James Clay Fuller

Things We're Not Supposed to Say

Thursday, February 19, 2004

Be your own physician; no degree required



I don’t doubt I’m behind the curve on this one, and that many others figured it out before I did. It was only in the past couple of days that I understood the signals:

Health care for working people is going the way of telephone, electric power and cable television companies, internet “service” providers, natural gas utilities, banks, gas stations and many other businesses.

The norm with those outfits now is that you do much of their work and pay them for the privilege. Think ATMs, and self-service/self-pay gas pumps. If something isn’t working, the companies may or may not give you a little help on line or by telephone, but you’re expected to fix it yourself, to do the work that used to be done by the companies’ employees.

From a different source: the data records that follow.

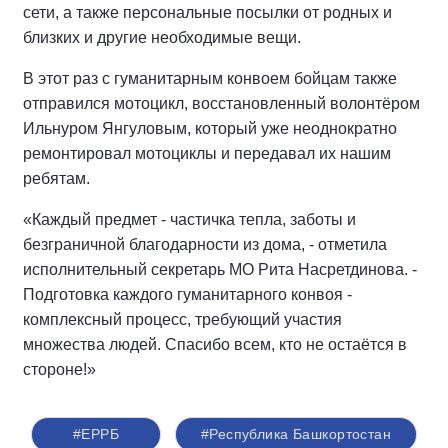
сети, а также персональные посылки от родных и
близких и другие необходимые вещи.
В этот раз с гуманитарным конвоем бойцам также
отправился мотоцикл, восстановленный волонтёром
Ильнуром Янгуловым, который уже неоднократно
ремонтировал мотоциклы и передавал их нашим
ребятам.
«Каждый предмет - частичка тепла, заботы и
безграничной благодарности из дома, - отметила
исполнительный секретарь МО Рита Насретдинова. -
Подготовка каждого гуманитарного конвоя -
комплексный процесс, требующий участия
множества людей. Спасибо всем, кто не остаётся в
стороне!»
#ЕРРБ
#Республика Башкортостан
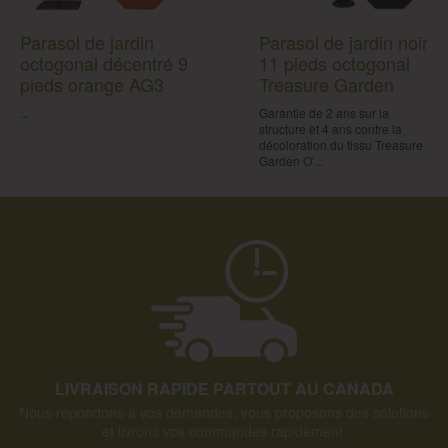
Parasol de jardin
Parasol de jardin noir
octogonal décentré 9
11 pieds octogonal
pieds orange AG3
Treasure Garden
...
Garantie de 2 ans sur la
structure et 4 ans contre la
décoloration du tissu Treasure
Garden O'...
LIVRAISON RAPIDE PARTOUT AU CANADA
Nous répondons à vos demandes, vous proposons des solutions
et livrons vos commandes rapidement.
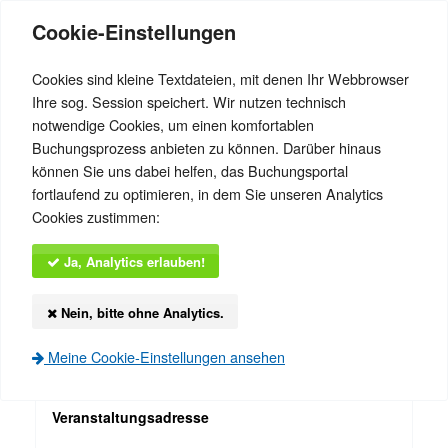
Cookie-Einstellungen
Cookies sind kleine Textdateien, mit denen Ihr Webbrowser
Ihre sog. Session speichert. Wir nutzen technisch
notwendige Cookies, um einen komfortablen
Menü einblenden
Buchungsprozess anbieten zu können. Darüber hinaus
können Sie uns dabei helfen, das Buchungsportal
Suche und Filter
fortlaufend zu optimieren, in dem Sie unseren Analytics
zurück zur Übersicht
Cookies zustimmen:
Veranstaltungsinformationen
Ja, Analytics erlauben!
TSV Eintracht Wolfshagen
Nein, bitte ohne Analytics.
23.03. bis 27.03.2026
Meine Cookie-Einstellungen ansehen
Veranstaltungsadresse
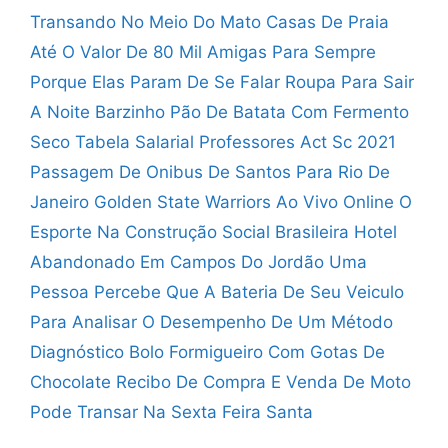
Transando No Meio Do Mato
Casas De Praia
Até O Valor De 80 Mil
Amigas Para Sempre
Porque Elas Param De Se Falar
Roupa Para Sair
A Noite Barzinho
Pão De Batata Com Fermento
Seco
Tabela Salarial Professores Act Sc 2021
Passagem De Onibus De Santos Para Rio De
Janeiro
Golden State Warriors Ao Vivo Online
O
Esporte Na Construção Social Brasileira
Hotel
Abandonado Em Campos Do Jordão
Uma
Pessoa Percebe Que A Bateria De Seu Veiculo
Para Analisar O Desempenho De Um Método
Diagnóstico
Bolo Formigueiro Com Gotas De
Chocolate
Recibo De Compra E Venda De Moto
Pode Transar Na Sexta Feira Santa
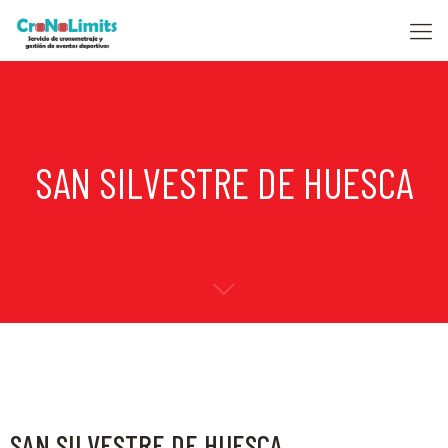
SAN SILVESTRE DE HUESCA
SAN SILVESTRE DE HUESCA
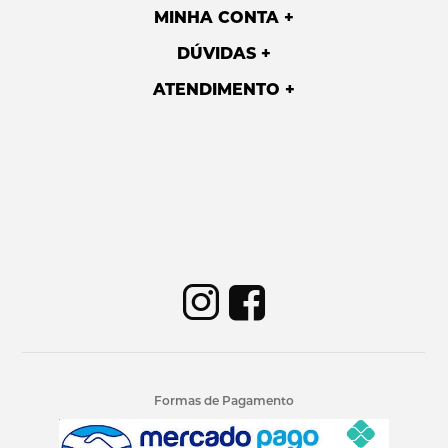
MINHA CONTA
DÚVIDAS
ATENDIMENTO
Formas de Pagamento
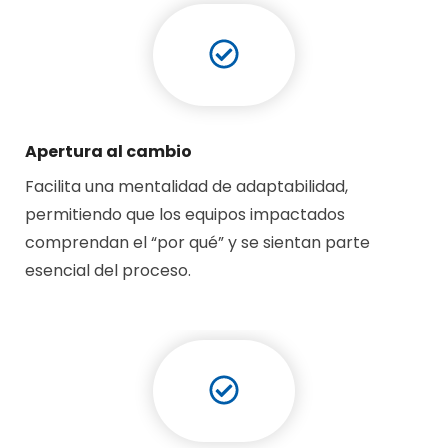
Apertura al cambio
Facilita una mentalidad de adaptabilidad,
permitiendo que los equipos impactados
comprendan el “por qué” y se sientan parte
esencial del proceso.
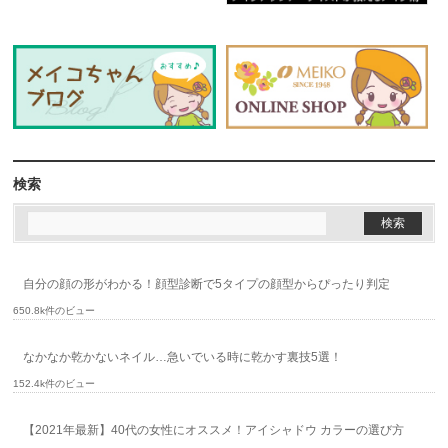
検索
自分の顔の形がわかる！顔型診断で5タイプの顔型からぴったり判定
650.8k件のビュー
なかなか乾かないネイル…急いでいる時に乾かす裏技5選！
152.4k件のビュー
【2021年最新】40代の女性にオススメ！アイシャドウ カラーの選び方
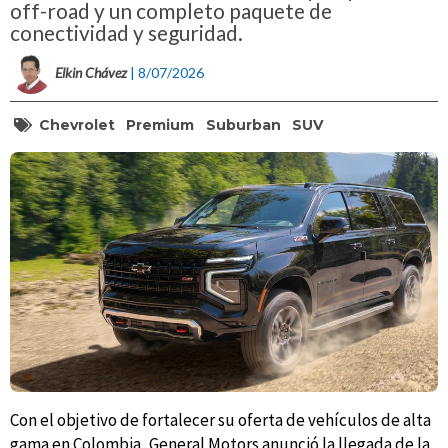
off-road y un completo paquete de
conectividad y seguridad.
Elkin Chávez
| 8/07/2026
Chevrolet
Premium
Suburban
SUV
Con el objetivo de fortalecer su oferta de vehículos de alta
gama en Colombia, General Motors anunció la llegada de la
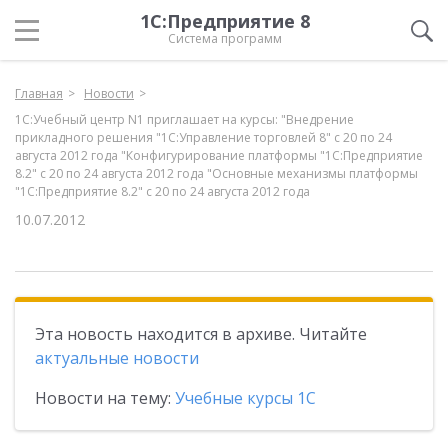
1С:Предприятие 8
Система программ
Главная
Новости
1С:Учебный центр N1 приглашает на курсы: "Внедрение
прикладного решения "1С:Управление торговлей 8" с 20 по 24
августа 2012 года "Конфигурирование платформы "1С:Предприятие
8.2" с 20 по 24 августа 2012 года "Основные механизмы платформы
"1С:Предприятие 8.2" с 20 по 24 августа 2012 года
10.07.2012
Эта новость находится в архиве. Читайте
актуальные новости
Новости на тему:
Учебные курсы 1С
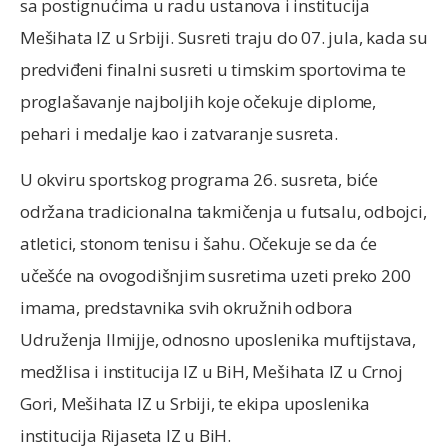
sa postignućima u radu ustanova i institucija
Mešihata IZ u Srbiji. Susreti traju do 07. jula, kada su
predviđeni finalni susreti u timskim sportovima te
proglašavanje najboljih koje očekuje diplome,
pehari i medalje kao i zatvaranje susreta.
U okviru sportskog programa 26. susreta, biće
održana tradicionalna takmičenja u futsalu, odbojci,
atletici, stonom tenisu i šahu. Očekuje se da će
učešće na ovogodišnjim susretima uzeti preko 200
imama, predstavnika svih okružnih odbora
Udruženja Ilmijje, odnosno uposlenika muftijstava,
medžlisa i institucija IZ u BiH, Mešihata IZ u Crnoj
Gori, Mešihata IZ u Srbiji, te ekipa uposlenika
institucija Rijaseta IZ u BiH.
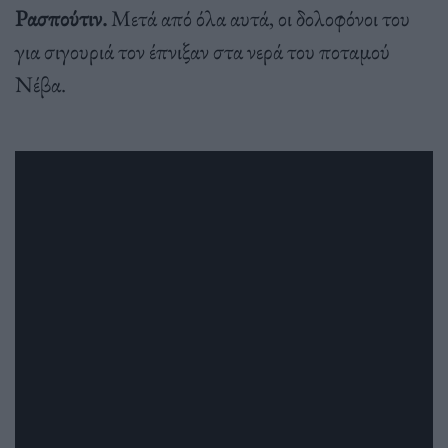
Ρασπούτιν.
Μετά από όλα αυτά, οι δολοφόνοι του
για σιγουριά τον έπνιξαν στα νερά του ποταμού
Νέβα.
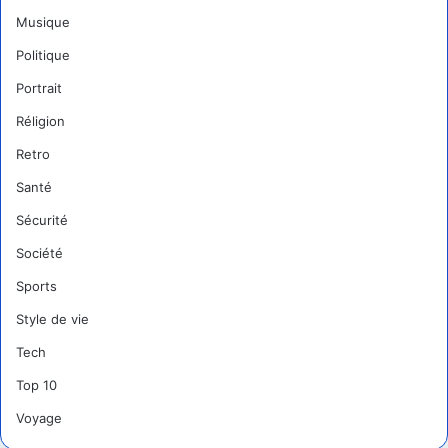
Musique
Politique
Portrait
Réligion
Retro
Santé
Sécurité
Société
Sports
Style de vie
Tech
Top 10
Voyage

Service is only, and I do mean only, an advertising claim.

The next step in health care is in the same direction – which essentially is back to the 19th century, or earlier. Home remedies and self-dosing, here we come.

(This does not apply to the rich, of course, but they’re already living in a different country from the rest of us, thanks to bought-and-paid-for politicians who see to it that they have a separate and much softer reality.)

I write this on the assumption that I am/was not the only one to be a bit slow in catching on.

We all know that health care is the biggest issue in labor contract bargaining, considerably outweighing pay these days. The shift of health insurance costs from employers to employees is behind almost every strike called over the past five or even 10 years. The shift is a major reason for the decrease in real wages most American workers have suffered over the past two decades.

Employers say they simply can’t afford to pay the annual double-digit increases in health care coverage --and maintain their present sometimes enormous profit margins, though this latter portion is left unsaid. Employees are being forced to take on more of the costs of coverage and, of course, their take-home pay is greatly reduced, since salaries and wages do not increase at anywhere near the same rate as health care charges.

News purveyors never, never question the legitimacy of profit margins, and almost never question the reasons for the continuing outlandish climb of health care charges. If the latter issue is raised, the reporters are told that, gee, it’s the cost of those wonderful scientific breakthroughs with which we are blessed every 20 minutes or so. The reporters nod their heads, write that down and the subject is dropped.

But working people, even those who think themselves untouchably middle class, are getting fed up with losing economic ground in order to have health care. There are strikes all over the country by people who are saying “Enough.” And employers are tired of taking the heat.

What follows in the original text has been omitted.